Totems, Corsica, and the Soul of an Artist
September 15, 2025
I first knew of Nathalie Naylor only in passing — a distant acquaintance whose work came recommended by a friend, along with a simple link to her website. But when I opened that page, I felt something shift. There was a magnitude to her art that refused to be contained by the screen. The textures, the colors, the scale — they pulled me in.
It wasn’t enough to admire from afar. I had to meet her, to step into the world from which this work was born. So I introduced myself — boldly, perhaps — into her home and studio. That day, I didn’t just discover an artist. I discovered a universe.
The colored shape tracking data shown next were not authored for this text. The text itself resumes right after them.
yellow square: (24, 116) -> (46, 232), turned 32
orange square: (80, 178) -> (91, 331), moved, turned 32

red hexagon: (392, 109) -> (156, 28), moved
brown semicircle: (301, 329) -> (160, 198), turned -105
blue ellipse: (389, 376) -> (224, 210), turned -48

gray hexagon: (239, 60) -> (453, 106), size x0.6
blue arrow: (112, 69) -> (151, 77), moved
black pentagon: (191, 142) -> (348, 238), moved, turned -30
Every corner of Nathalie’s home held intention: dressers layered with objects styled like miniature installations, credenzas humming with sculptural rhythm, and canvases alive with experimentation. She was just beginning what would become her totem sculpture series — wooden towers of myth and memory, hand-carved, burnished with fire, painted in a language that felt both ancient and new.
From that moment on, I knew I wanted her work to live alongside mine. I showcased her pieces in my antique store, carried them to High Point, even staged them at the Dewberry Hotel for a pop-up exhibition. Today, I am honored to represent Nathalie through Rutledge Atelier, so her vision can meet the designers and collectors who will cherish it.
On a recent visit to her studio, I found Nathalie in a flurry of inspiration — painting on cardboard, stretching color across old screens, torching wood into charred textures, and layering vivid pigments onto her totems. She shared with me the photographs that first inspired this series: images of ancient rocks she captured on a journey to Corsica. To see them was to understand — how weather, time, and spirit carve themselves into stone. It’s as though Nathalie was chosen to carry that raw, elemental beauty back with her, reinterpreting it for the world.
I’ve never been to Corsica, but through Nathalie’s work, I feel as though I’ve been on a mythical pilgrimage — one that begins in the rocks of the Mediterranean and ends here in Charleston, where an artist’s hand transforms inspiration into legacy.
This is the gift of artistry. It is more than material, more than craft. It is a mirror of the soul, carried across continents, generations, and now — through Rutledge Atelier — into the spaces we inhabit.
Nathalie’s work is not simply art. It is a myth retold in wood, paint, and fire.